Mirror Mirror Series: Anne Frank
I want to take a step back in time to bring you today’s incredible woman. The most heart-breaking thing about this is that she never got to see the awareness she brought to the world just by keeping a diary.
Annelies Marie “Anne” Frank was born June 12th 1929 in an assimilated community in Frankfurt, Germany.
Between 1933 and 1939 over 300,000 Jews fled Germany; the Franks were among them, heading to Amsterdam to take advantage of business prospects and a life free of persecution.
The war came knocking again in 1940 when Germany invaded the Netherlands, and new decrees were passed for Jewish children only to attend Jewish schools. Despite the segregation, Anne still managed to make friends and excel in her studies.
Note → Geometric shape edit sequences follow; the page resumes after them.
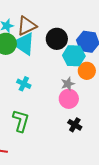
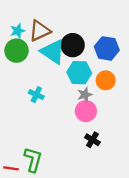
cyan triangle: (24, 44) -> (53, 52), moved
cyan hexagon: (74, 56) -> (79, 73), moved
green L-shape: (21, 121) -> (33, 160), moved

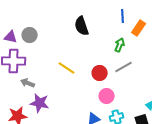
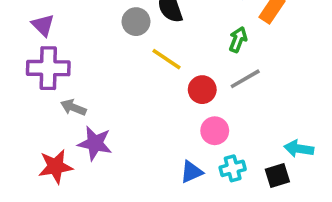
gray circle: (30, 35) -> (136, 22), moved
purple triangle: (11, 37) -> (43, 25), turned 32
yellow line: (67, 68) -> (166, 59), moved

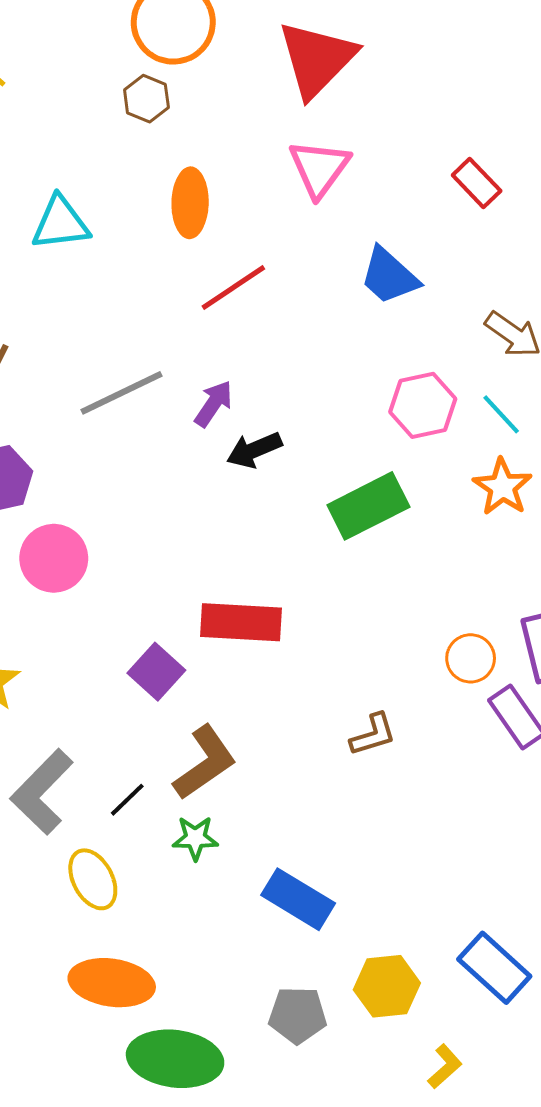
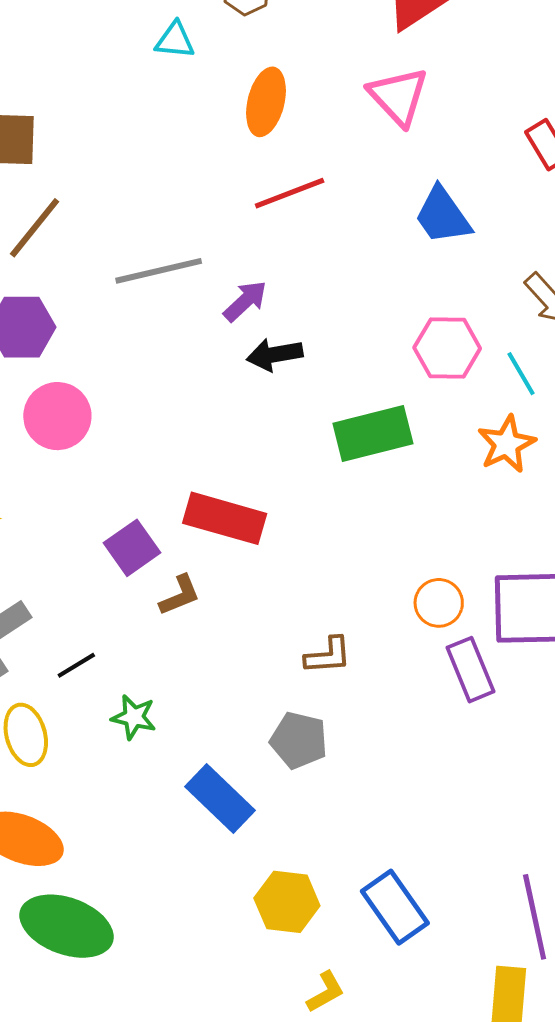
pink triangle: (319, 168) -> (398, 96), turned -32
cyan triangle: (60, 223) -> (175, 40), moved, size x0.7
brown L-shape: (205, 763) -> (180, 595), moved, size x0.6
gray pentagon: (298, 1015) -> (299, 740), moved

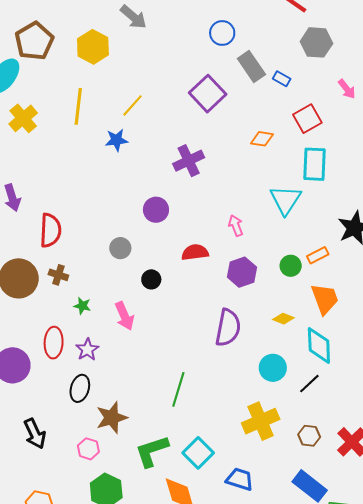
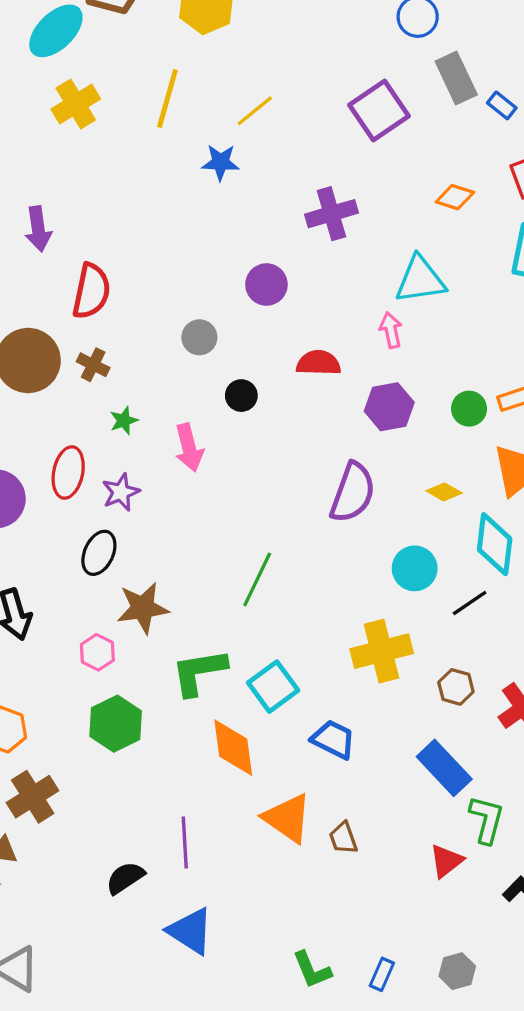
cyan triangle: (286, 200) -> (420, 280), moved, turned 40
green star: (82, 306) -> (124, 421), turned 30

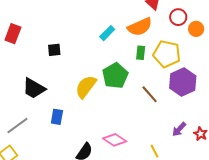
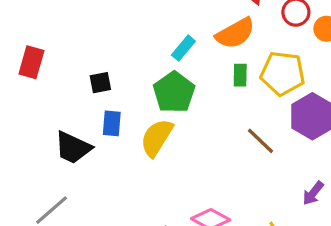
green pentagon: (115, 76) -> (174, 92), moved
blue rectangle: (57, 117) -> (112, 123), moved

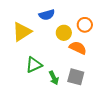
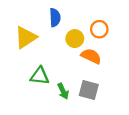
blue semicircle: (47, 15) -> (55, 18), turned -77
green triangle: (34, 65) -> (40, 76), turned 30

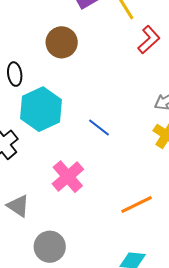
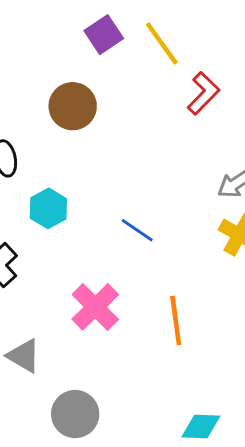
cyan hexagon: (41, 109) -> (48, 208), size x0.6
orange line: (137, 205) -> (176, 321), moved, turned -68

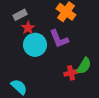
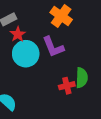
green semicircle: (84, 66) -> (82, 78), turned -30

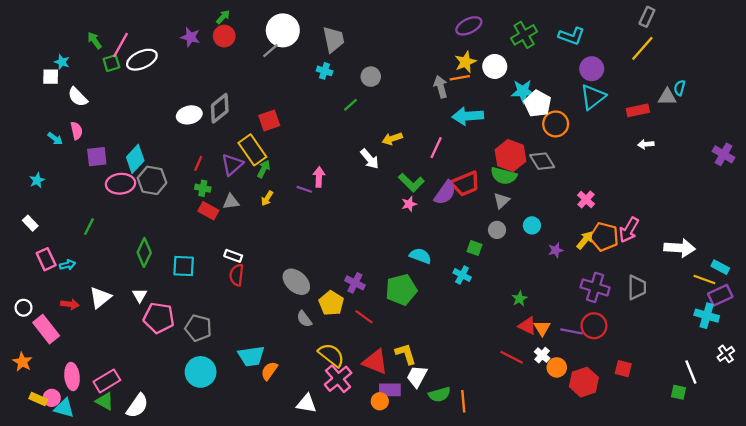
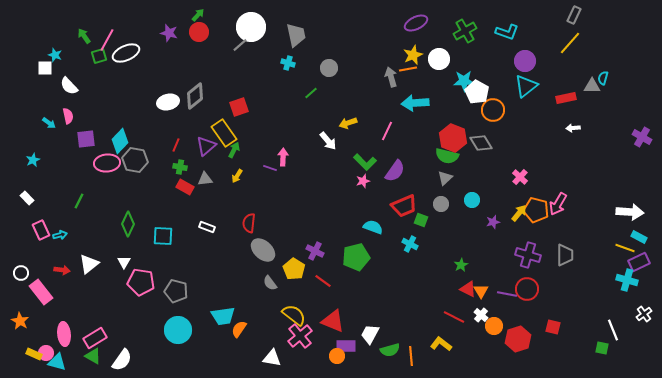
red trapezoid: (465, 184) -> (404, 206), moved
white arrow: (680, 248) -> (630, 212), moved
red semicircle: (237, 275) -> (249, 223), moved
yellow L-shape: (406, 354) -> (441, 344), moved, turned -35

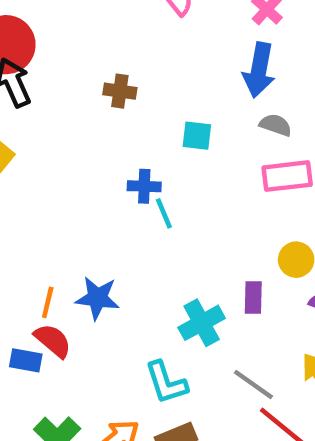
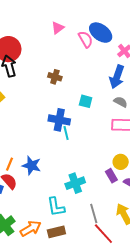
blue cross: (144, 186) -> (59, 120), size x1.5
purple rectangle: (253, 298) -> (111, 176), moved, turned -40
gray line: (253, 384) -> (94, 213), turned 30

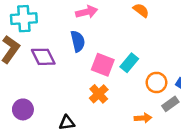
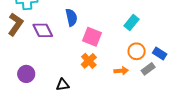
cyan rectangle: (129, 63) -> (132, 22), moved
orange arrow: (143, 118) -> (121, 71), moved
This was not the only act of segregation to take place.
It was in a small autograph book given to her for a 13th birthday present that Anne began her diary. She wrote of the restrictions placed upon the Jewish community, her dreams and her seemingly mundane life.
When the family was given a call-up notice in 1942 with orders to relocate to a work camp, they decided instead to go into hiding in rooms behind the offices where Anne’s Father had worked. This is where the Franks stayed for a little over 2 years only to be arrested by the German Order Police on August 4th 1944.
By September 1944 the family was transported to their next destination, the infamous Auschwitz concentration camp. On arrival the men, women and children were separated and the old, the sick the weak and the children under 15 were marched to gas chambers. Anne survived this fate but was chosen instead for hard manual labor. She was stripped naked, disinfected, had her head shaved and her identification number was tattooed on her arm.
Anne finally passed away at the age of 15 in the Bergen-Belsen concentration camp, merely weeks before the British troops liberated the camps. She had always believed her father had been lost to the gas chambers in Auschwitz, but this was not the case. He was given the diary and a lose bundle of notes written by Anne. He was moved by the detail in which his daughter had recorded their lives.
Otto handed the diary over to Annie Romein-Verschoor and her husband Jan Romein and the road to publication began.
Germany and France published the writings in 1950, the UK picked it up in 1952 but it was out of print due to low sales by ‘53. The US changed the title but also published Anne Frank: The Diary of a Young Girl in 1952 and surprisingly more than 100,000 copies were sold in its first edition in Japan.
Since the 50’s there have been movies and plays adapted from the diaries. There are trees, roses and statues created in Anne’s memory.
In 1999 Time magazine named Anne Frank among the heroes and icons of the 20th century on their list The Most Important People of the Century,
stating, “With a diary kept in a secret attic, she braved the Nazis and lent a searing voice to the fight for human dignity”. Even Madame Tussaudes Wax Museum unveiled a likeness of Anne on March 9th 2012.
So though she lived a short and at times, tortured life, Anne’s legacy to the world is an insightful look at the affect of war on children.
You can pick yourself up a copy of The Diary of Anne Frank from any book shop with decent stock.